**Task:**
Here the job is to transcribe the data verbatim while leaving each picture out.

**Given data:**
"""
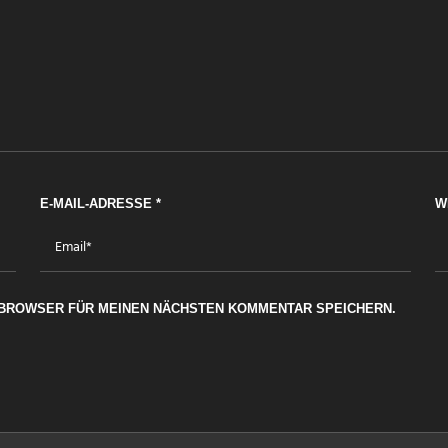
E-MAIL-ADRESSE
*
W
M BROWSER FÜR MEINEN NÄCHSTEN KOMMENTAR SPEICHERN.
"""
**Exercise response:**
E-MAIL-ADRESSE
*
W
M BROWSER FÜR MEINEN NÄCHSTEN KOMMENTAR SPEICHERN.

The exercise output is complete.